How do your fans react when they see you?
There was a day I was strolling and a car passed by. Immediately the person recognised me, he was so happy and he had to come down to take a picture with me. Also, over the weekend at a wedding, a lady wanted to tell me that she was a fan but she was probably scared or shy. Suddenly, someone pulled her to me and said she was my biggest fan. The lady just kept smiling and told me how she liked my work. She also asked to take a picture with me. Even before she completed the statement, I already positioned myself for the picture.
Here in Benin (Edo State), my fans react in really funny ways when they see me. Some of them would hail me and tell me that they are subscribed to my YouTube channel and other social media pages. They would then ask me for the money they allegedly spent on subscription.
Have you ever blocked anyone on any of your social media pages?
Yes, I have; but, it’s not something I like to do. However, if the negativity is on another level, I would block the person to avoid seeing bad comments that could affect my day.
You recently completed your National Youth Service Corps programme. Do you have plans of getting a white collar job?
I don’t have plans for that, although, it is very important to think ahead and have something else on the side. As you know, this job is done online and anything can happen. You could wake up one day to realise that your verified Instagram account had been hacked. I have plans to venturing into the media industry because I would love to be an on air personality.
How much effort goes into producing your skits?
This job requires a lot of thinking and one has to be unique to give the best to fans.
When it comes to making my videos, I do the work myself. I shoot and edit the videos, and it has been really challenging because it takes a lot of time. Also, my skits usually involve two or more people, so I have to look for people who would be interested in featuring. I have to pay their transport fares, feed them on set and do other little things to appreciate them.
You started posting skits in 2016 with less than 1,000 followers. Now you have over 500,000 followers, how were you able to grow your fan base?
I am still amazed because it has been by the grace of God. Also, with the help of people, I have been able to grow my fan base. When I started posting videos, a particular Instagram page, @laughnigeria, used to repost my videos, and whenever they did that, I used to get more followers. At that time, they were one of the biggest pages that used to repost my video.
I have never paid for any sponsored advertisement on Instagram. It is God that has been putting me in the hearts of men, and giving me content.

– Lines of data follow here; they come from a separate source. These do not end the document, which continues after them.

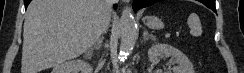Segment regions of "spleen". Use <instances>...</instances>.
Masks as SVG:
<instances>
[{
    "mask_svg": "<svg viewBox=\"0 0 244 73\" xmlns=\"http://www.w3.org/2000/svg\"><path fill=\"white\" fill-rule=\"evenodd\" d=\"M187 24L190 28V34L199 37L202 34L201 22L197 14L191 13L188 17Z\"/></svg>",
    "mask_w": 244,
    "mask_h": 73,
    "instance_id": "spleen-1",
    "label": "spleen"
}]
</instances>
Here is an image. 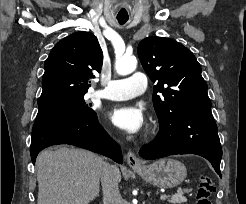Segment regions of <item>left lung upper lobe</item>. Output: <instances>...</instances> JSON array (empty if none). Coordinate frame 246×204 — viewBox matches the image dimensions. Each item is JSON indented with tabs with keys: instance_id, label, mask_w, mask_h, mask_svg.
<instances>
[{
	"instance_id": "5c2ea615",
	"label": "left lung upper lobe",
	"mask_w": 246,
	"mask_h": 204,
	"mask_svg": "<svg viewBox=\"0 0 246 204\" xmlns=\"http://www.w3.org/2000/svg\"><path fill=\"white\" fill-rule=\"evenodd\" d=\"M137 52L147 75L157 82L153 104L160 125L177 114L211 110L201 66L189 49L172 39L148 37Z\"/></svg>"
}]
</instances>
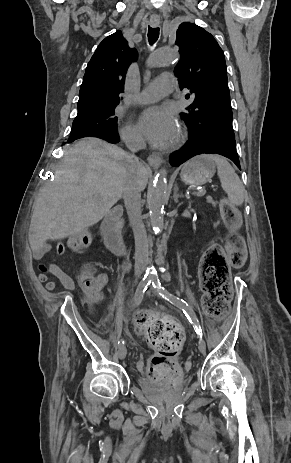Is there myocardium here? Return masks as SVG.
I'll use <instances>...</instances> for the list:
<instances>
[{"instance_id": "myocardium-1", "label": "myocardium", "mask_w": 291, "mask_h": 463, "mask_svg": "<svg viewBox=\"0 0 291 463\" xmlns=\"http://www.w3.org/2000/svg\"><path fill=\"white\" fill-rule=\"evenodd\" d=\"M184 137H185L184 130L182 128H178L171 141V147L179 146L183 142Z\"/></svg>"}]
</instances>
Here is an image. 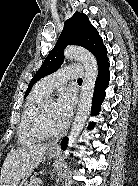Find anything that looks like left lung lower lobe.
Listing matches in <instances>:
<instances>
[{
	"mask_svg": "<svg viewBox=\"0 0 138 186\" xmlns=\"http://www.w3.org/2000/svg\"><path fill=\"white\" fill-rule=\"evenodd\" d=\"M110 79V72H109V63L104 64L103 66L99 67V75L95 85V91L93 96V103L91 108L92 115H97L101 109V103L105 98V89L108 86V82ZM94 123H90L88 128H93ZM68 138H63L61 142V148L63 150L66 149Z\"/></svg>",
	"mask_w": 138,
	"mask_h": 186,
	"instance_id": "obj_1",
	"label": "left lung lower lobe"
}]
</instances>
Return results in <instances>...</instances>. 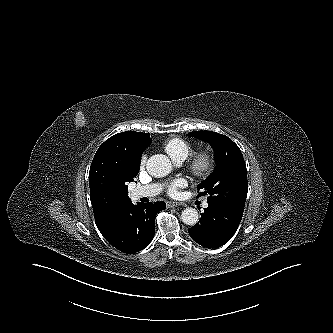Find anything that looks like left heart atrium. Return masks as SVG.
Returning <instances> with one entry per match:
<instances>
[{
	"label": "left heart atrium",
	"instance_id": "obj_1",
	"mask_svg": "<svg viewBox=\"0 0 333 333\" xmlns=\"http://www.w3.org/2000/svg\"><path fill=\"white\" fill-rule=\"evenodd\" d=\"M185 185H186V180L183 178H178L170 183L168 187V193L170 195H176L178 189L184 187Z\"/></svg>",
	"mask_w": 333,
	"mask_h": 333
}]
</instances>
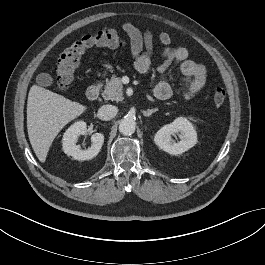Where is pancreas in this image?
Segmentation results:
<instances>
[{
    "instance_id": "1",
    "label": "pancreas",
    "mask_w": 265,
    "mask_h": 265,
    "mask_svg": "<svg viewBox=\"0 0 265 265\" xmlns=\"http://www.w3.org/2000/svg\"><path fill=\"white\" fill-rule=\"evenodd\" d=\"M102 96L106 100L122 101L123 100V85L120 77L113 75L106 82Z\"/></svg>"
}]
</instances>
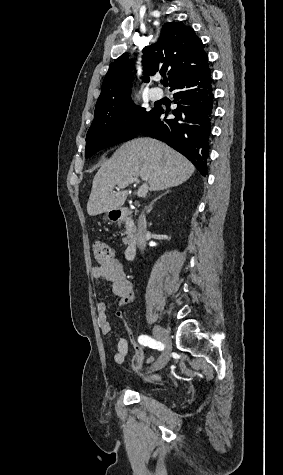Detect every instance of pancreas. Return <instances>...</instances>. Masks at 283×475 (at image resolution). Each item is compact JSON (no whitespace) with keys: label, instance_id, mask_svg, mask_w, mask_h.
Masks as SVG:
<instances>
[{"label":"pancreas","instance_id":"1","mask_svg":"<svg viewBox=\"0 0 283 475\" xmlns=\"http://www.w3.org/2000/svg\"><path fill=\"white\" fill-rule=\"evenodd\" d=\"M125 234H127L126 238H123V241L125 243V245H127V243H130L131 239L133 238V234H131V232H125Z\"/></svg>","mask_w":283,"mask_h":475}]
</instances>
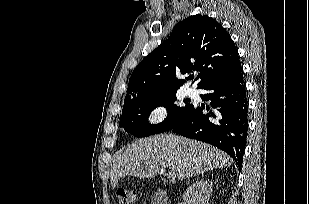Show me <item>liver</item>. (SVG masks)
Here are the masks:
<instances>
[{
	"label": "liver",
	"mask_w": 309,
	"mask_h": 204,
	"mask_svg": "<svg viewBox=\"0 0 309 204\" xmlns=\"http://www.w3.org/2000/svg\"><path fill=\"white\" fill-rule=\"evenodd\" d=\"M165 165L180 179L216 168L229 167L232 159L217 148L200 141L174 135H155L139 139L125 149L111 170L114 189L120 178H152Z\"/></svg>",
	"instance_id": "liver-1"
}]
</instances>
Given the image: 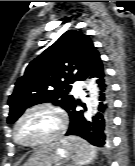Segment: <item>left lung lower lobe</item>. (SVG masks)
<instances>
[{
  "label": "left lung lower lobe",
  "instance_id": "obj_1",
  "mask_svg": "<svg viewBox=\"0 0 135 166\" xmlns=\"http://www.w3.org/2000/svg\"><path fill=\"white\" fill-rule=\"evenodd\" d=\"M88 76L97 78L96 83L99 90L98 112L92 118V121H87L84 117V111L75 110L76 106L80 105V103L74 101L67 111L70 116V126L66 135H77L86 139L94 146L104 147L110 141L113 103L111 87L99 54L92 59L80 81L85 80ZM83 107L85 108L84 105Z\"/></svg>",
  "mask_w": 135,
  "mask_h": 166
}]
</instances>
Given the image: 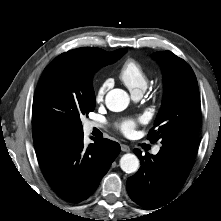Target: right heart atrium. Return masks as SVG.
Segmentation results:
<instances>
[{
	"mask_svg": "<svg viewBox=\"0 0 221 221\" xmlns=\"http://www.w3.org/2000/svg\"><path fill=\"white\" fill-rule=\"evenodd\" d=\"M111 83L112 81L110 79H106L99 85L95 94V98L98 102L103 100L107 90L111 86Z\"/></svg>",
	"mask_w": 221,
	"mask_h": 221,
	"instance_id": "obj_1",
	"label": "right heart atrium"
}]
</instances>
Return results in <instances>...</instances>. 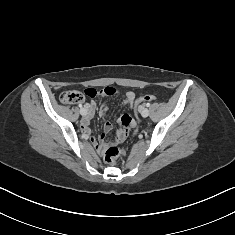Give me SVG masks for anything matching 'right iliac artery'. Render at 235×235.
I'll return each instance as SVG.
<instances>
[{"label": "right iliac artery", "instance_id": "right-iliac-artery-1", "mask_svg": "<svg viewBox=\"0 0 235 235\" xmlns=\"http://www.w3.org/2000/svg\"><path fill=\"white\" fill-rule=\"evenodd\" d=\"M79 107L82 109V105L80 104Z\"/></svg>", "mask_w": 235, "mask_h": 235}]
</instances>
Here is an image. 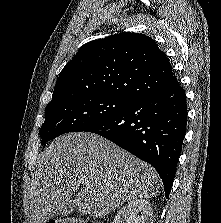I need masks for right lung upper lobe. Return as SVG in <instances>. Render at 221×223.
<instances>
[{"label": "right lung upper lobe", "mask_w": 221, "mask_h": 223, "mask_svg": "<svg viewBox=\"0 0 221 223\" xmlns=\"http://www.w3.org/2000/svg\"><path fill=\"white\" fill-rule=\"evenodd\" d=\"M178 84L153 39L123 32L83 45L60 72L50 103L82 95L135 101Z\"/></svg>", "instance_id": "obj_1"}]
</instances>
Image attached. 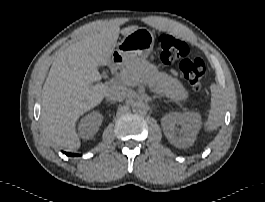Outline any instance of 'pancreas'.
<instances>
[{
    "mask_svg": "<svg viewBox=\"0 0 265 202\" xmlns=\"http://www.w3.org/2000/svg\"><path fill=\"white\" fill-rule=\"evenodd\" d=\"M122 82L128 86H135L147 82L157 93L178 102L188 98V92L181 82L158 69L145 60H130L120 71Z\"/></svg>",
    "mask_w": 265,
    "mask_h": 202,
    "instance_id": "obj_1",
    "label": "pancreas"
}]
</instances>
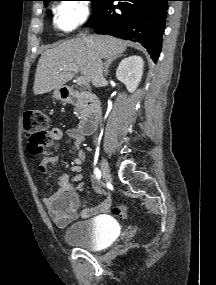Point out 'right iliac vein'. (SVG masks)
Listing matches in <instances>:
<instances>
[{
	"mask_svg": "<svg viewBox=\"0 0 216 285\" xmlns=\"http://www.w3.org/2000/svg\"><path fill=\"white\" fill-rule=\"evenodd\" d=\"M100 165H101V172H102L103 179L106 182H110L112 177H111L108 163L104 158L101 159Z\"/></svg>",
	"mask_w": 216,
	"mask_h": 285,
	"instance_id": "63e3f726",
	"label": "right iliac vein"
}]
</instances>
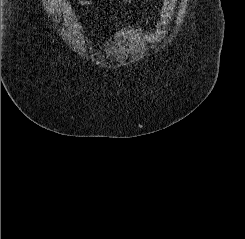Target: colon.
Segmentation results:
<instances>
[{
    "label": "colon",
    "mask_w": 245,
    "mask_h": 239,
    "mask_svg": "<svg viewBox=\"0 0 245 239\" xmlns=\"http://www.w3.org/2000/svg\"><path fill=\"white\" fill-rule=\"evenodd\" d=\"M123 1H125V2H131V1H133V0H123Z\"/></svg>",
    "instance_id": "obj_1"
}]
</instances>
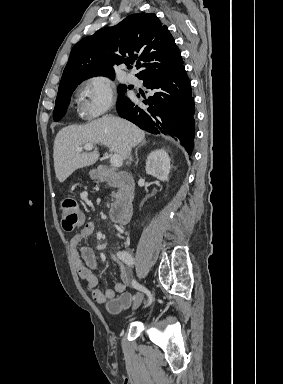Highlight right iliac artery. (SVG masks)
I'll list each match as a JSON object with an SVG mask.
<instances>
[{
  "instance_id": "obj_1",
  "label": "right iliac artery",
  "mask_w": 283,
  "mask_h": 384,
  "mask_svg": "<svg viewBox=\"0 0 283 384\" xmlns=\"http://www.w3.org/2000/svg\"><path fill=\"white\" fill-rule=\"evenodd\" d=\"M117 256L120 260L125 262L128 266L133 265V258L128 252L119 251V252H117ZM132 286L135 289L146 293V295L148 296V303L145 305V307L149 306L153 301V296H152L151 292L147 288H145L144 286L139 284L135 279L132 281Z\"/></svg>"
}]
</instances>
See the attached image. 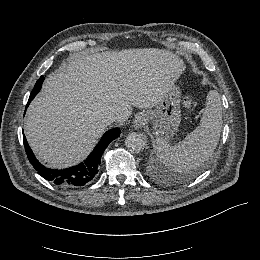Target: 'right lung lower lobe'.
Instances as JSON below:
<instances>
[{
  "mask_svg": "<svg viewBox=\"0 0 260 260\" xmlns=\"http://www.w3.org/2000/svg\"><path fill=\"white\" fill-rule=\"evenodd\" d=\"M44 81V77L41 76L39 80L36 82L35 87L29 97L28 103L26 107L30 104L32 99L36 96V94L40 91L41 85ZM120 135V129L114 128L106 132L97 146L94 148L89 157L79 165L74 167L63 169V170H54L49 169L43 166L34 156L32 150L30 149L27 140L23 134L24 146L26 150L27 157L30 163L33 165L35 170L41 175L44 179L51 181L57 186L73 188L84 186L90 181L98 173V168L101 161V156L104 150L108 147V145Z\"/></svg>",
  "mask_w": 260,
  "mask_h": 260,
  "instance_id": "right-lung-lower-lobe-1",
  "label": "right lung lower lobe"
}]
</instances>
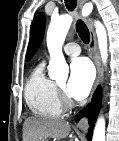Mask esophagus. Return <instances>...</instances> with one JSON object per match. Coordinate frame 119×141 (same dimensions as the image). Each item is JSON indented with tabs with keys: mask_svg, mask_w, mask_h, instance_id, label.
Wrapping results in <instances>:
<instances>
[{
	"mask_svg": "<svg viewBox=\"0 0 119 141\" xmlns=\"http://www.w3.org/2000/svg\"><path fill=\"white\" fill-rule=\"evenodd\" d=\"M78 3H79V7L81 8L84 4V1L79 0ZM85 22H86V25H87L89 32H90L89 55H90L91 59L93 60L94 65L96 67V71H97L96 80H95L94 87H93V91H94L102 80V69H101V64H100V61H99L97 53H96L97 42H96V35L94 32L93 25L91 23L90 18H86ZM77 126L84 131L87 130V128H88L87 119L82 118L79 121V123L77 124Z\"/></svg>",
	"mask_w": 119,
	"mask_h": 141,
	"instance_id": "esophagus-1",
	"label": "esophagus"
}]
</instances>
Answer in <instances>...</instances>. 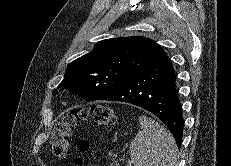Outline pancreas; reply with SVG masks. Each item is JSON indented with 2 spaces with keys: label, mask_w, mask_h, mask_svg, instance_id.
I'll list each match as a JSON object with an SVG mask.
<instances>
[{
  "label": "pancreas",
  "mask_w": 231,
  "mask_h": 166,
  "mask_svg": "<svg viewBox=\"0 0 231 166\" xmlns=\"http://www.w3.org/2000/svg\"><path fill=\"white\" fill-rule=\"evenodd\" d=\"M114 166H118V164L116 163V164H114Z\"/></svg>",
  "instance_id": "cf45deb5"
}]
</instances>
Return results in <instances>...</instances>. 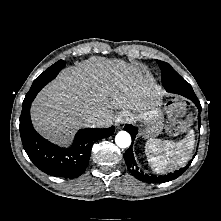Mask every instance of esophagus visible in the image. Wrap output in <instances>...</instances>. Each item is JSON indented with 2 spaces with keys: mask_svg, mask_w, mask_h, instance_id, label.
<instances>
[{
  "mask_svg": "<svg viewBox=\"0 0 221 221\" xmlns=\"http://www.w3.org/2000/svg\"><path fill=\"white\" fill-rule=\"evenodd\" d=\"M126 122V118L122 115H118L115 119V126L117 128L121 127Z\"/></svg>",
  "mask_w": 221,
  "mask_h": 221,
  "instance_id": "1",
  "label": "esophagus"
}]
</instances>
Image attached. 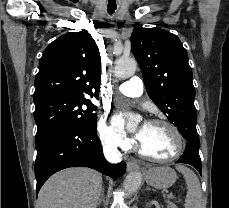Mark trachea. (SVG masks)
<instances>
[{
	"label": "trachea",
	"instance_id": "1",
	"mask_svg": "<svg viewBox=\"0 0 229 208\" xmlns=\"http://www.w3.org/2000/svg\"><path fill=\"white\" fill-rule=\"evenodd\" d=\"M116 10V7H107V11L109 14H113Z\"/></svg>",
	"mask_w": 229,
	"mask_h": 208
}]
</instances>
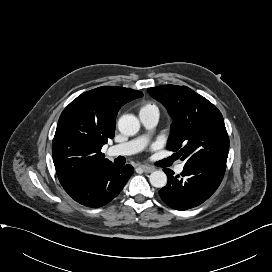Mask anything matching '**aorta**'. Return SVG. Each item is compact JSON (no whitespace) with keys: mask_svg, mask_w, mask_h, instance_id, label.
Here are the masks:
<instances>
[{"mask_svg":"<svg viewBox=\"0 0 272 272\" xmlns=\"http://www.w3.org/2000/svg\"><path fill=\"white\" fill-rule=\"evenodd\" d=\"M118 129L124 135L133 136L139 131L140 122L134 115L125 114L119 118ZM149 181L152 186L162 188L167 184V176L163 171L157 170L150 174Z\"/></svg>","mask_w":272,"mask_h":272,"instance_id":"1","label":"aorta"}]
</instances>
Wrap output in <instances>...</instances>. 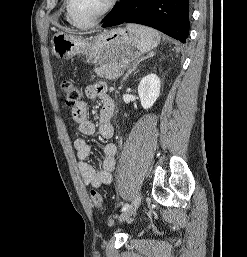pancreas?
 Wrapping results in <instances>:
<instances>
[{
  "instance_id": "cf45deb5",
  "label": "pancreas",
  "mask_w": 247,
  "mask_h": 257,
  "mask_svg": "<svg viewBox=\"0 0 247 257\" xmlns=\"http://www.w3.org/2000/svg\"><path fill=\"white\" fill-rule=\"evenodd\" d=\"M98 77L114 80L122 74V66L116 63H102L95 69Z\"/></svg>"
}]
</instances>
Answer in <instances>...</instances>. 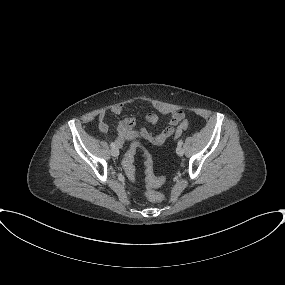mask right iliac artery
Masks as SVG:
<instances>
[{"mask_svg": "<svg viewBox=\"0 0 285 285\" xmlns=\"http://www.w3.org/2000/svg\"><path fill=\"white\" fill-rule=\"evenodd\" d=\"M110 146H111V148H115V143L114 142H112L111 144H110Z\"/></svg>", "mask_w": 285, "mask_h": 285, "instance_id": "82829eb1", "label": "right iliac artery"}]
</instances>
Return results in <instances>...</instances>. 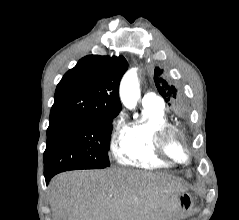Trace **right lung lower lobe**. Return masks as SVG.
Listing matches in <instances>:
<instances>
[{
  "mask_svg": "<svg viewBox=\"0 0 239 220\" xmlns=\"http://www.w3.org/2000/svg\"><path fill=\"white\" fill-rule=\"evenodd\" d=\"M53 176H45V179H46V184L49 183V180L52 178Z\"/></svg>",
  "mask_w": 239,
  "mask_h": 220,
  "instance_id": "obj_1",
  "label": "right lung lower lobe"
}]
</instances>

Which of your videos made you famous?
The video that made me famous was shot in 2017. In the said video, my character was complaining about the hardship in the country, and made up his mind to kill himself. Then, he lay on the road waiting for a trailer to kill him, but immediately he heard the loud horn of a trailer, he immediately got up and ran away.
What are some of the challenges you face?
I wouldn’t say I have faced any major challenge, because I do not dwell on things like that. I don’t allow things get to me. However, I think one of my biggest challenges was trying to grow my fan base when I started.
Recently, there was a trending skit of a little girl who imitated your style. What advice do you have for young talents like her who want to be like you?
My advice to the young ones, especially a girl like that who is really passionate, is to never give up on their dreams and keep on doing what they know how to do best. There is a period when you may not be recognised, but be rest assured that there are people out there secretly admiring what you do. Never relent but keep on working hard.
Most importantly, always put God first in whatever you do.